Hanoi: Vietnam’s inflation accelerated for the first time in 12 months in September, up 6.48 per cent on a year earlier, amid fears of a return to rocketing prices as the country grapples with multiple economic woes.

The consumer prices index (CPI) hit a three-year low of 5.04 per cent in August, according to the General Statistics Office figures, after an all-out drive by the communist country to bring last year’s double-digit inflation under control.

But cooling growth in the country’s once-vibrant economy has seen Vietnam cut interest rates five times in 2012.

“Inflation could become again a macro-economic problem in coming months,” economist Vu Dinh Anh told AFP.
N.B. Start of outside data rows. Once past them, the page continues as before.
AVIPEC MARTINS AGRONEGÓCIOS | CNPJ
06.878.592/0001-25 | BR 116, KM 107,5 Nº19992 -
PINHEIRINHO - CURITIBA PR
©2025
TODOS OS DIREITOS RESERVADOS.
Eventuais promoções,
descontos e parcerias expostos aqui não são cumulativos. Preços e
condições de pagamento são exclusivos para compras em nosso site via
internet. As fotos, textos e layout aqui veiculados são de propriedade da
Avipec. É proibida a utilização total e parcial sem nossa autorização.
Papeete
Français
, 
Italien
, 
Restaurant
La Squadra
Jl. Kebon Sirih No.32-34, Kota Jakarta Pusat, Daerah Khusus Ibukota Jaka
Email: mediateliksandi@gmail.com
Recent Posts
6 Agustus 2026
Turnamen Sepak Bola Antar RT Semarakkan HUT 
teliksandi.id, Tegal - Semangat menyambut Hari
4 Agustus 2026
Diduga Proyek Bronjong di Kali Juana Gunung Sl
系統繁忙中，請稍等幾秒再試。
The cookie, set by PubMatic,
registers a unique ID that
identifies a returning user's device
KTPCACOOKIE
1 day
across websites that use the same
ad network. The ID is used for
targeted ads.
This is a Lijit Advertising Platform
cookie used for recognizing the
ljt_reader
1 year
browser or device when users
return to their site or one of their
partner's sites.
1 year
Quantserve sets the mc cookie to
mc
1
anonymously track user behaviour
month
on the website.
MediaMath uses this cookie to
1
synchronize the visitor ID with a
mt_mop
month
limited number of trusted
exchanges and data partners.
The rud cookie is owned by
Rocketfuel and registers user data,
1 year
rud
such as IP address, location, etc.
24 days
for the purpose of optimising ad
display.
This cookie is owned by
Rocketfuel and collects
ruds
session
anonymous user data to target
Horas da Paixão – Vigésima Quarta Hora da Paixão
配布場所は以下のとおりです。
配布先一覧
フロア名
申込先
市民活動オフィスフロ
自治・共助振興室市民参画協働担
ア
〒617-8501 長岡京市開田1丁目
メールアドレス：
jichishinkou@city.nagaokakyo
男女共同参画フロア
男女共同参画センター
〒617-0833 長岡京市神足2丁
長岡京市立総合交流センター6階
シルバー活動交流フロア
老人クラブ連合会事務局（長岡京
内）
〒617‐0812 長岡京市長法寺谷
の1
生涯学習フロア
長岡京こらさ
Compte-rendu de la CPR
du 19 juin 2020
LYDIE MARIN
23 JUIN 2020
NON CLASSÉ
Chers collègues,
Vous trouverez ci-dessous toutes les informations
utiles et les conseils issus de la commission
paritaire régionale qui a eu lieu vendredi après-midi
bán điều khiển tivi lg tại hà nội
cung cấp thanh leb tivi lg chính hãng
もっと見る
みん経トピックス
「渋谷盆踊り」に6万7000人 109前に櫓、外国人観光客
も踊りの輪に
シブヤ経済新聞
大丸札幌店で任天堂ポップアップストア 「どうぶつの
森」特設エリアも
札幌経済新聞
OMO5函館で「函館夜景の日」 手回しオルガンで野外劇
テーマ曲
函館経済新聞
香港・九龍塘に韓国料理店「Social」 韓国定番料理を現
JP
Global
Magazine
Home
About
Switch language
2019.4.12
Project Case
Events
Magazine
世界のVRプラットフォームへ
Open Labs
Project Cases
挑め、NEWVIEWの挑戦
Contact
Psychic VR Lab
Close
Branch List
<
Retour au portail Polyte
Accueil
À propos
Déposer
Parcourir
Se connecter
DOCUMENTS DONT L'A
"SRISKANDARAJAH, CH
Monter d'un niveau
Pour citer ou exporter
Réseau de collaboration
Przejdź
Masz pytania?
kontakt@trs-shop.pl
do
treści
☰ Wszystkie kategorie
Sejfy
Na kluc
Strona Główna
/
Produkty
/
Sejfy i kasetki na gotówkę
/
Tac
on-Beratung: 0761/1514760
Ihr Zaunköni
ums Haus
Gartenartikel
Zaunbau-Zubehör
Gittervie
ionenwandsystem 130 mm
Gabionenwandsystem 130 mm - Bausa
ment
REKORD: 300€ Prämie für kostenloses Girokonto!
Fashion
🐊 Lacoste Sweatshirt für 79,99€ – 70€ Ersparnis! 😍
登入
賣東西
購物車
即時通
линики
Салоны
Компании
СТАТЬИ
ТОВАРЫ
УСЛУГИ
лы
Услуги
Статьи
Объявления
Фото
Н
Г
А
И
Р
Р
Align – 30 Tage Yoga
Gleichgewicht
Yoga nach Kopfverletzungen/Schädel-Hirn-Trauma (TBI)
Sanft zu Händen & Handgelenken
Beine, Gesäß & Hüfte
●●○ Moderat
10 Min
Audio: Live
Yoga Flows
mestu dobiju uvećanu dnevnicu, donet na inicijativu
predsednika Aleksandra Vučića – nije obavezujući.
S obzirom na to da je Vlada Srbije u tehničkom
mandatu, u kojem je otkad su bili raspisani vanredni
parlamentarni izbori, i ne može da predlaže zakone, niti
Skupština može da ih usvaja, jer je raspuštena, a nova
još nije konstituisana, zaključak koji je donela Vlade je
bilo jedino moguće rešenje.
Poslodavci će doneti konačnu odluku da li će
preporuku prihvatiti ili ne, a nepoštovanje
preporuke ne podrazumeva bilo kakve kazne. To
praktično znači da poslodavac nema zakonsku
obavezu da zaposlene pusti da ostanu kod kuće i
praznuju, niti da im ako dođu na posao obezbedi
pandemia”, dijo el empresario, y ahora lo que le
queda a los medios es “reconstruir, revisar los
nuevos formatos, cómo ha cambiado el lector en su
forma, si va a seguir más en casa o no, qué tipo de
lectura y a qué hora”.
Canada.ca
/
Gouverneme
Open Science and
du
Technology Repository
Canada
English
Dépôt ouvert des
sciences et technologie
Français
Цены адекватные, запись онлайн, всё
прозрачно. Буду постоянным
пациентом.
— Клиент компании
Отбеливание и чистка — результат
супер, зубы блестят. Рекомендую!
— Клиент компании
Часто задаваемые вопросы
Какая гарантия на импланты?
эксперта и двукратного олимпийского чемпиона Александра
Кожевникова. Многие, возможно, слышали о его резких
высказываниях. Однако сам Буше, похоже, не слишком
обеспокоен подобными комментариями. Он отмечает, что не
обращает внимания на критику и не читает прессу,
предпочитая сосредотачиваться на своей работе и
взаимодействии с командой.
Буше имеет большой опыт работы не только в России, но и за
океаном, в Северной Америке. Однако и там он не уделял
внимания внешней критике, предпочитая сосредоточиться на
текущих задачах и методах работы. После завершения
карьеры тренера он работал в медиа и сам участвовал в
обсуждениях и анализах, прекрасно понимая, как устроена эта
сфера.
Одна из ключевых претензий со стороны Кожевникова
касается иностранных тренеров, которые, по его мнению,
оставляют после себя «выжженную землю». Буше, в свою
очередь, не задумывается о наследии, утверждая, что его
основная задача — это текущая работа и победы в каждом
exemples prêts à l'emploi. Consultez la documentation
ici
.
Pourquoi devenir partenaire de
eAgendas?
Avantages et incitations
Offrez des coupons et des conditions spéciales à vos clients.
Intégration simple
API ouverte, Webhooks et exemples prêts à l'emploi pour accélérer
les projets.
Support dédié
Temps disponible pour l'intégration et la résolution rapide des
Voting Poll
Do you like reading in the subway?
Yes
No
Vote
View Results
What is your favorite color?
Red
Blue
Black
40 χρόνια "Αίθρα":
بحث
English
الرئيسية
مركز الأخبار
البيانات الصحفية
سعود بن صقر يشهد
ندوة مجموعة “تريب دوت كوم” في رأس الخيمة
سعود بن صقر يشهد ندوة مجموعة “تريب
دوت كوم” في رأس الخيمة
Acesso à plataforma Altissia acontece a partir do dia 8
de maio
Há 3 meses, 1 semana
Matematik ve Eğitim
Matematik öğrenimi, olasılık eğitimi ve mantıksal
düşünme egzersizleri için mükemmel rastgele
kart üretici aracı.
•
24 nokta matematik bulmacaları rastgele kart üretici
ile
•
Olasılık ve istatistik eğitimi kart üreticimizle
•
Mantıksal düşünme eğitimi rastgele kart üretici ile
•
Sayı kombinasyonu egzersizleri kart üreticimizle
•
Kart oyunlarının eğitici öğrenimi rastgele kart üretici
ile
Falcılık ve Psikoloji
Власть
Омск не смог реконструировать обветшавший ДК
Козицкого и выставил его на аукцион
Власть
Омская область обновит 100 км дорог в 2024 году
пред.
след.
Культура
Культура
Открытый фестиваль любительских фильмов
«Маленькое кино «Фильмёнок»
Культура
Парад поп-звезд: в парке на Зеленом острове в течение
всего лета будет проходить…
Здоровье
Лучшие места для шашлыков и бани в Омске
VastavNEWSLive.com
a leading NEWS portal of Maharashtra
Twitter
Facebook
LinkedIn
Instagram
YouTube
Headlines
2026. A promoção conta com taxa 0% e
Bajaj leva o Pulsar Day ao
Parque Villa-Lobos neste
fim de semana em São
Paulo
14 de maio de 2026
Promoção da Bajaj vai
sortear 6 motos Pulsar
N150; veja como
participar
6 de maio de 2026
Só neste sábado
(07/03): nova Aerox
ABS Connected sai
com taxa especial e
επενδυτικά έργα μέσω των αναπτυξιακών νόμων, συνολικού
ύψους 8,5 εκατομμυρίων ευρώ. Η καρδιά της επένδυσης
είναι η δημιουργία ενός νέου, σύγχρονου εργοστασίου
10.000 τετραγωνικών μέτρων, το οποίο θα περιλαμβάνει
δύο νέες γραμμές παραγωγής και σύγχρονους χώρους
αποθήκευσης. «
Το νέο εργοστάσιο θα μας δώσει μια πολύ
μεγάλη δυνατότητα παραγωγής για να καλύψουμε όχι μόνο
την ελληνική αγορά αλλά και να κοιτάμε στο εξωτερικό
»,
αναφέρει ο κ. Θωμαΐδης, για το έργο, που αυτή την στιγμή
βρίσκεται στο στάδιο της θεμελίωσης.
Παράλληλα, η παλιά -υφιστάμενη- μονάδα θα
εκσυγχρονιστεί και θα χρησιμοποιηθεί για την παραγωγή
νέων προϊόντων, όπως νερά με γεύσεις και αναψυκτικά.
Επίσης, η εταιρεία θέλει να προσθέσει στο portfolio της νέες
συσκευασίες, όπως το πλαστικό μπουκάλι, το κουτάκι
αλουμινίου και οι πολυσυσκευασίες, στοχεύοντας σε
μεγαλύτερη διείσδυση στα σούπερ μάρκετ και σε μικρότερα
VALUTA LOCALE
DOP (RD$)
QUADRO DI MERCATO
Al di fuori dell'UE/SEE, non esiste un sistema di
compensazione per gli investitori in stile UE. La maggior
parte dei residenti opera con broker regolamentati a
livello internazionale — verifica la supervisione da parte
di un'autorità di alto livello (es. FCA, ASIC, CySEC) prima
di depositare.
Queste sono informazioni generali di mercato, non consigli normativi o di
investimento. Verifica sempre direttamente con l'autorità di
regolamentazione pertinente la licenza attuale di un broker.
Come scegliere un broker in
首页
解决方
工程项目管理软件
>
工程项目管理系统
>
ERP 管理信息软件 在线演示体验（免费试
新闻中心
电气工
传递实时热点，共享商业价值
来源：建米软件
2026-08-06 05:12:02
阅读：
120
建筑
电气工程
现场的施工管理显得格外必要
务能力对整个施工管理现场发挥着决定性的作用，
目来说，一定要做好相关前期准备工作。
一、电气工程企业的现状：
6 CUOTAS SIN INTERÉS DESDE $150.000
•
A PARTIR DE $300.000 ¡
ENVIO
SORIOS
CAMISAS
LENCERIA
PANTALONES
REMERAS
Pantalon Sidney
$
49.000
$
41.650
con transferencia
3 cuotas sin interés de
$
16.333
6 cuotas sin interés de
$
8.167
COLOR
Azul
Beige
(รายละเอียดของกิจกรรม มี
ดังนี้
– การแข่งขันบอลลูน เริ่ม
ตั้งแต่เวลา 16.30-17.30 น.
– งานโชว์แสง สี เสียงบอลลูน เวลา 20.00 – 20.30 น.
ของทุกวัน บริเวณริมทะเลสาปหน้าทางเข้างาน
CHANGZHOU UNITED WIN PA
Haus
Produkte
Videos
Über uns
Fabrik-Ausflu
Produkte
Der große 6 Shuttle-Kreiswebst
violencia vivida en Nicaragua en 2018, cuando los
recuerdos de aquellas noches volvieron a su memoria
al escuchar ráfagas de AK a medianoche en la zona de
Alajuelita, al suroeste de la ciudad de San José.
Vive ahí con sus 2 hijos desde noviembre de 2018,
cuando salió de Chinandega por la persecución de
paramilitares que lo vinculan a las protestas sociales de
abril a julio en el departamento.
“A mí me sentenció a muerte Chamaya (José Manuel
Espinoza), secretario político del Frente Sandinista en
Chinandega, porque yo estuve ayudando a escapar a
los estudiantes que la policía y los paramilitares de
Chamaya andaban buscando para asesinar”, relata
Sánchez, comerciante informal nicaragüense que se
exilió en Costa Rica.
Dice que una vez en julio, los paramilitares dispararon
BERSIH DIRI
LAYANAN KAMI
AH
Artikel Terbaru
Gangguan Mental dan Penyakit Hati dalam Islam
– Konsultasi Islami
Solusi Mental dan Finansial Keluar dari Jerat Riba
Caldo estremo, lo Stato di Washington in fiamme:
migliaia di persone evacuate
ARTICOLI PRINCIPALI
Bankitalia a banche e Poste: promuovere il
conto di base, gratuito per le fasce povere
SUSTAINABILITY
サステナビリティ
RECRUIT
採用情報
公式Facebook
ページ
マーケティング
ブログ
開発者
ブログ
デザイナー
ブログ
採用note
He said September’s CPI hike represented a record monthly increase of 2.2 per cent, after increases in prices for key products including petrol.

Vietnam has struggled with double-digit inflation for years. Inflation peaked at 23 per cent in August 2011, forcing the government to repeatedly hike interest rates in an effort to prevent the economy from overheating.

The country’s economic growth slowed to 4.38 percent in the first half of this year compared with the same period in 2011.

The government is targeting single-digit inflation and a 6.0 to 6.5 per cent growth in economic output for 2012. The overall inflation rate for the first nine months of 2012 stood at 9.96 per cent year-on-year.